Дело в том, что понятие образа автора, будучи неточным с точки зрения точных наук, оказывается достаточно точным для литературоведения, если принять представление об особом характере точности в художественном творчестве. Образ автора, естественно, создается в литературном произведении речевыми средствами, поскольку без словесной формы нет и самого произведения, однако этот образ творится читателем. Он находится в области восприятия, восприятия, конечно, заданного автором, причем заданного не всегда по воле самого автора. Именно потому, что образ автора больше относится к сфере восприятия, а не материального выражения, возникают трудности в точности определения этого понятия. Хотя, конечно, образ автора творится на базе структуры текста. Кстати, ведь таких понятий, трудно улавливаемых и определяемых, хотя бесспорно существующих, в науке много, взять, например, тот же подтекст.

В.Б. Катаев в статье «К постановке проблемы образа автора» сделал важное замечание: «Видеть возможность только лингвистического описания образа автора было бы неверно. Человеческая сущность автора сказывается в элементах, которые, будучи выражены через язык, языковыми не являются»[5].

Это замечание оказалось достаточно важным. Конечно, образ автора следует искать «в принципах и законах словесно-художественного построения» (по В.В. Виноградову), но образ автора, как и глубинный смысл произведения, больше воспринимается, угадывается, воспроизводится, чем читается в материально представленных словесных знаках (ср. разное прочтение художественного произведения – разными людьми, в разные эпохи). Кстати, и сам В.В. Виноградов, хотя и полемизирует с В.Б. Катаевым, тонко анализируя художественную ткань произведений, через художественную речь вскрывая эту «человеческую сущность автора», лепил ее, т.е. сотворчествовал, соавторствовал.

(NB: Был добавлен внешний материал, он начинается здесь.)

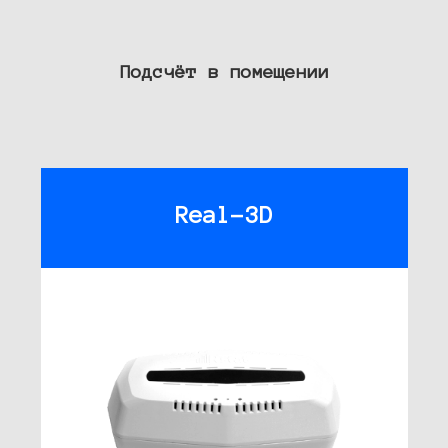
Подсчёт в помещении
Real-3D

Итак, человеческая сущность автора, личность автора. Как она проявляется в произведении, через какие структурные и содержательные показатели воспринимается читателем?

Для подкрепления этой мысли о человеческой сущности автора приведем несколько выдержек, высказываний относительно проявления личности автора в его творении, его отношения к тому, что изображается в произведении.

«Творец всегда изображается в творении и часто – против воли своей» (Н.М. Карамзин).

«Каждый писатель, до известной степени, изображает в своих сочинениях самого себя, часто вопреки своей воле» (В. Гёте).

«Всякое художественное произведение есть всегда верное зеркало своего творца, и замаскировать в нем свою натуру ни один не может» (В.В. Стасов).

«Во всяком произведении искусства, великом или малом, вплоть до самого малого, все сводится к концепции» (В. Гёте).

«Оригинальнейшие писатели новейшего времени оригинальны не потому, что они преподносят нам что-то новое, а потому, что они умеют говорить о вещах так, как будто это никогда не было сказано раньше» (В. Гёте).